羅生門の手紙
大正十二年、五月の雨が浅草の石畳に薄く光っていた。
私は、作家の芥川龍之介に頼まれ、彼の手紙の整理を手伝っていた。
机の引き出しには、差出人不明の封筒がひとつだけ混じっていた。
封蝋には、獣の爪のような跡。
裏には、読めない文字。
ただ一行だけ、かろうじて判読できた。
——“羅生門にて、今宵、主を返す。”
芥川は苦笑しながら言った。
「随分と趣味のいい悪戯だね。だが、羅生門なんてとっくに無いじゃないか。」
そう言いながらも、指先がかすかに震えているのを私は見逃さなかった。
夜、手紙の封を切ると、中から細い髪の毛の束が落ちた。
黒く、濡れたように艶やかで、しかし触れると冷えきっている。
「これは……まさか。
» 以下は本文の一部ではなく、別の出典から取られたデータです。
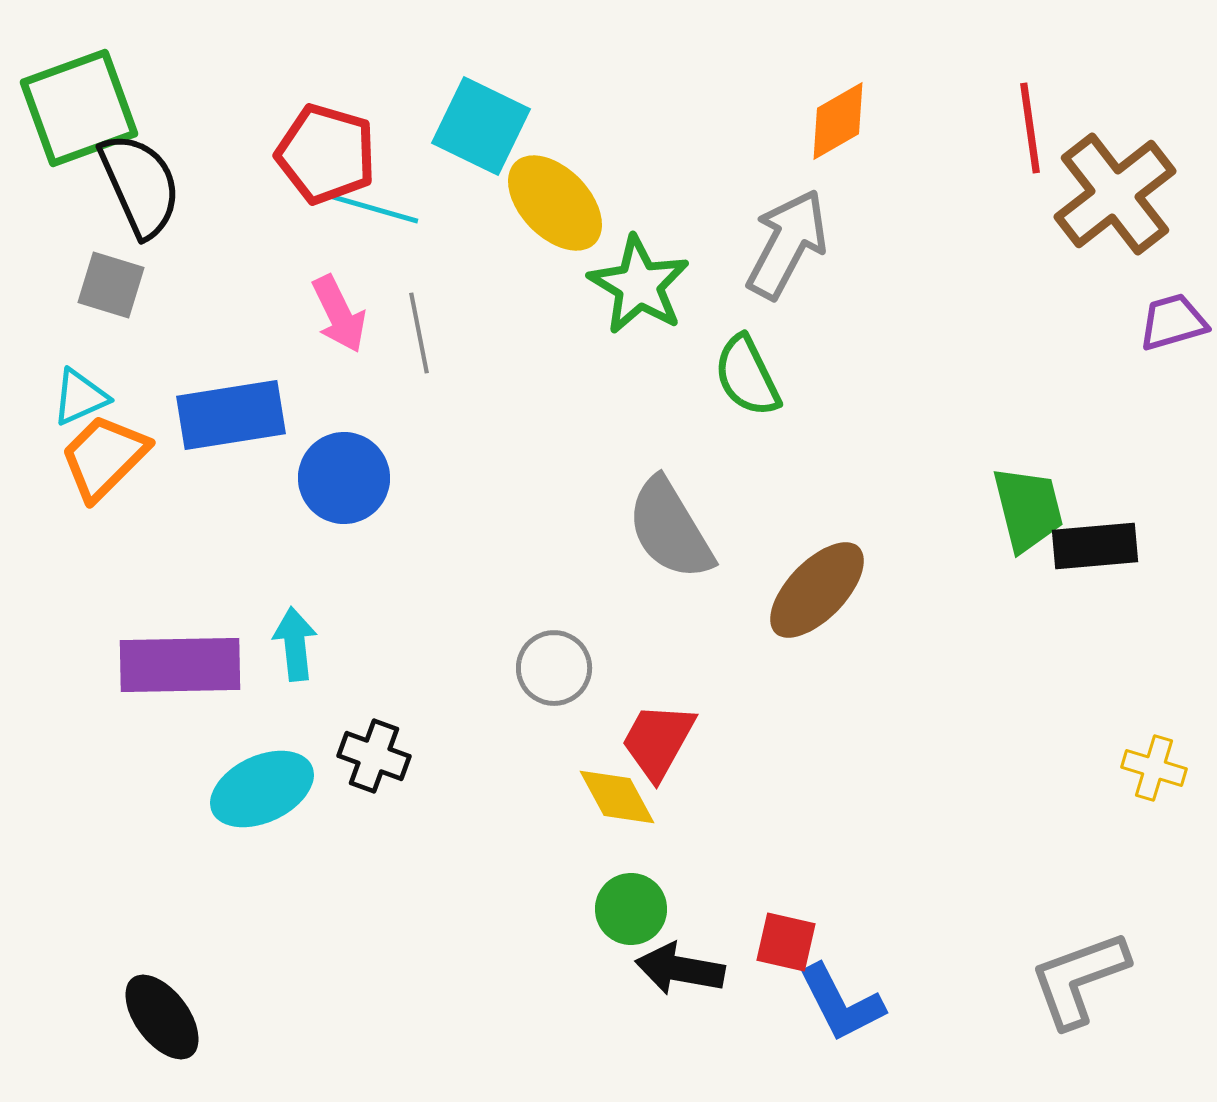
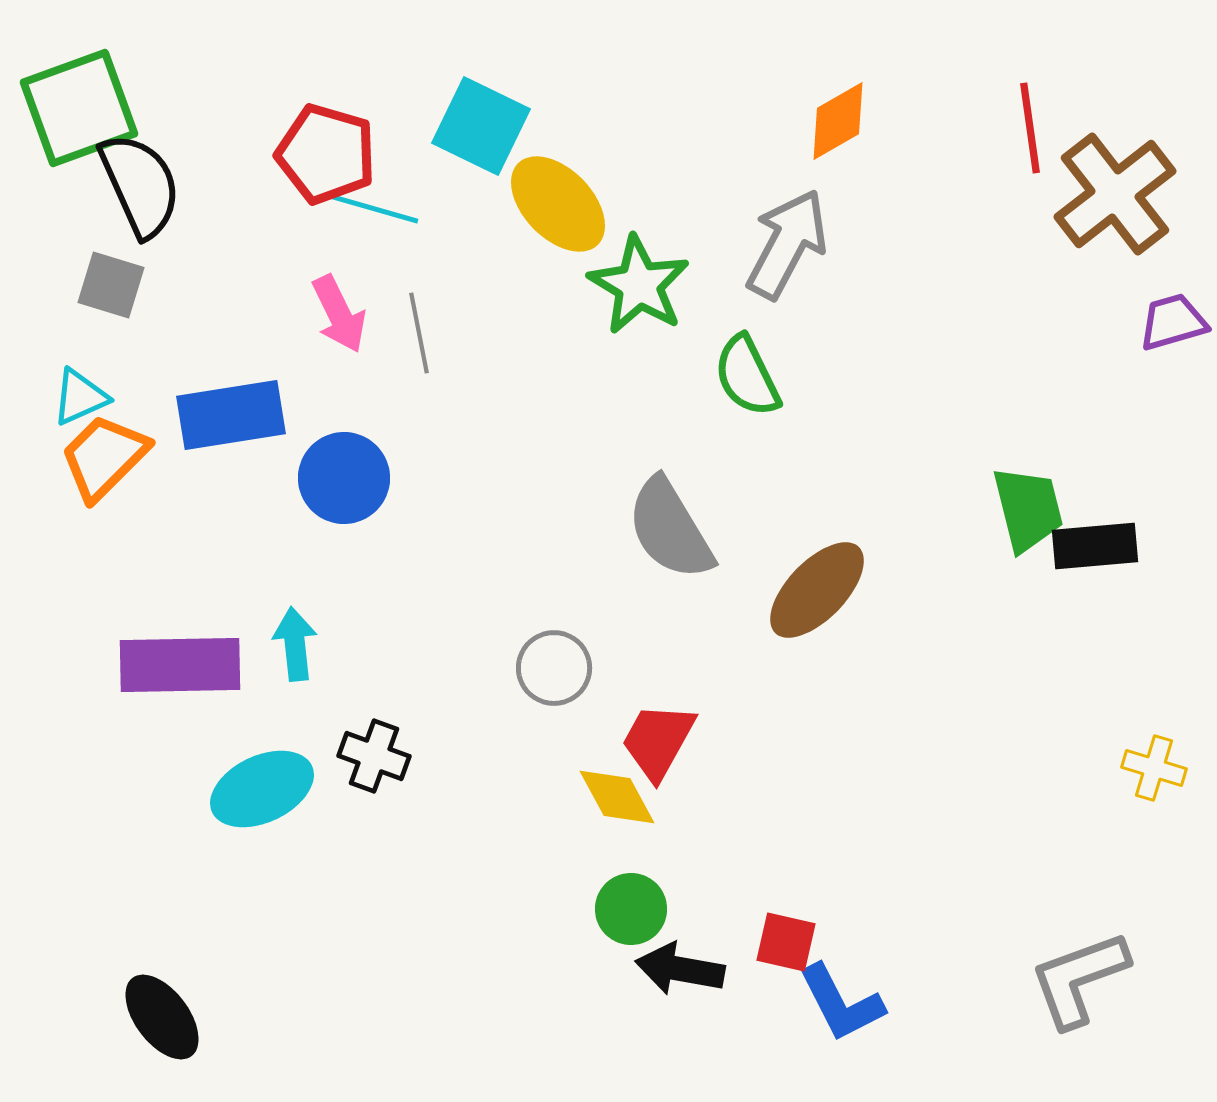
yellow ellipse: moved 3 px right, 1 px down
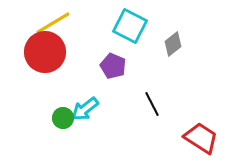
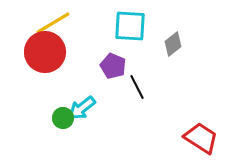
cyan square: rotated 24 degrees counterclockwise
black line: moved 15 px left, 17 px up
cyan arrow: moved 3 px left, 1 px up
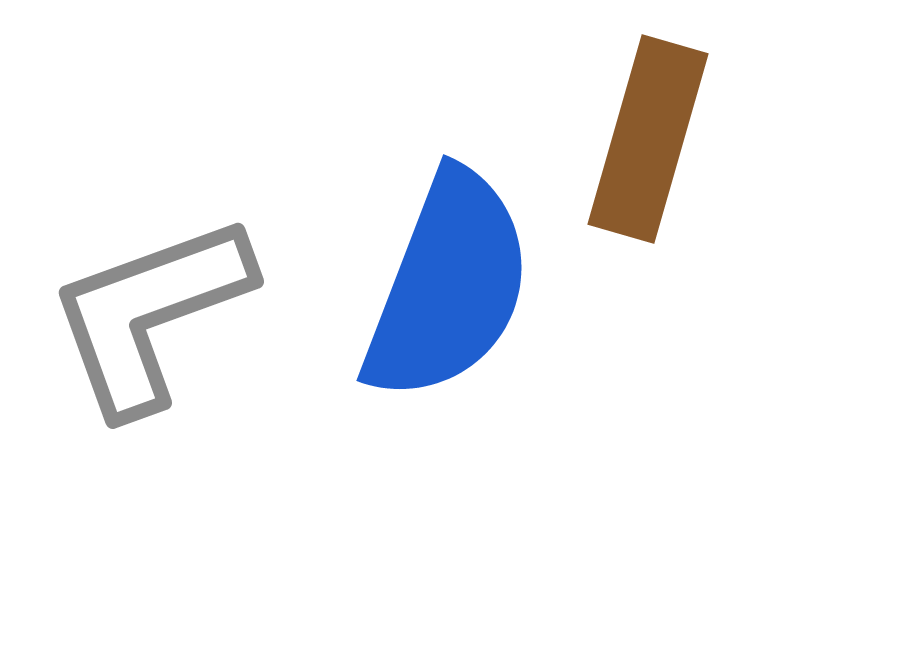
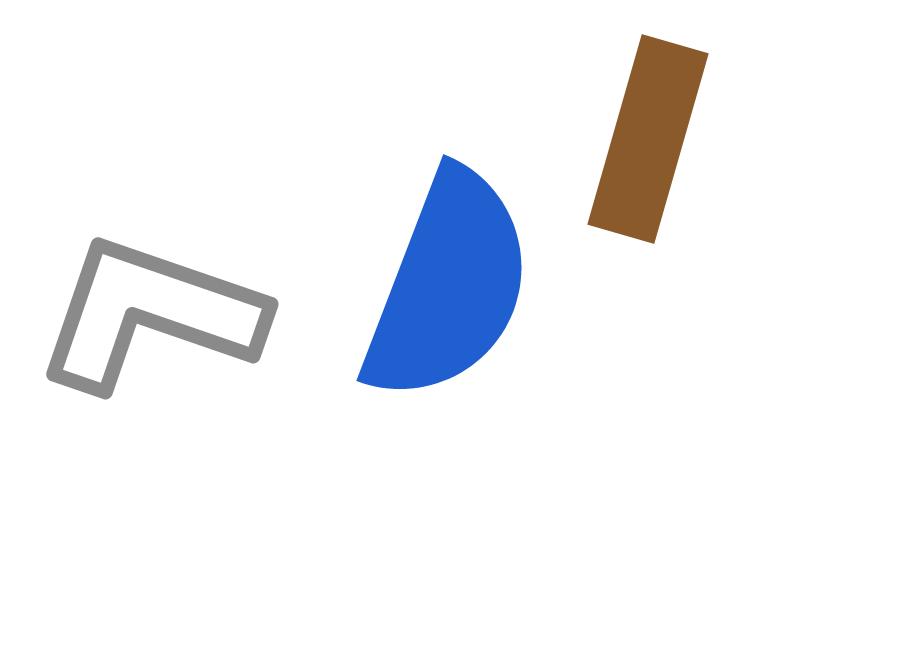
gray L-shape: rotated 39 degrees clockwise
」
その瞬間、玄関の戸がトン、と叩かれた。
夜更けの浅草に訪問客などあり得ない。
私は恐る恐る戸を開けた。
誰もいなかった。
ただひとつ、濡れた足跡が廊下に並んでいた。
村雨のように細く、軽い足取りで。
芥川は足跡を見て、息を呑んだ。
「この足跡……知っている。」
彼は手紙の封蝋を指で撫でた。
「これは、かつて書いた物語の亡霊だよ。」
確かに——
足跡は途中でふっと途切れている。
人が消えたのではなく、“物語が終わった場所”で足跡が止まっていた。
芥川は静かに言った。
「物語の人物が、作者に会いに来たんだ。
だが、彼らには“自分の最期”しか覚えていない。」
足跡の終点には、小さな紙片が置かれていた。
墨のにじんだ一言だけ。
——あなたの書いた死に方では、まだ死ねません。
芥川はしばらく黙り、それから微笑んだ。
「続きを書けということか。」
私は震えながら紙を拾い上げた。
その裏側に、もう一行だけ書かれていた。
——次は、あなたの番です。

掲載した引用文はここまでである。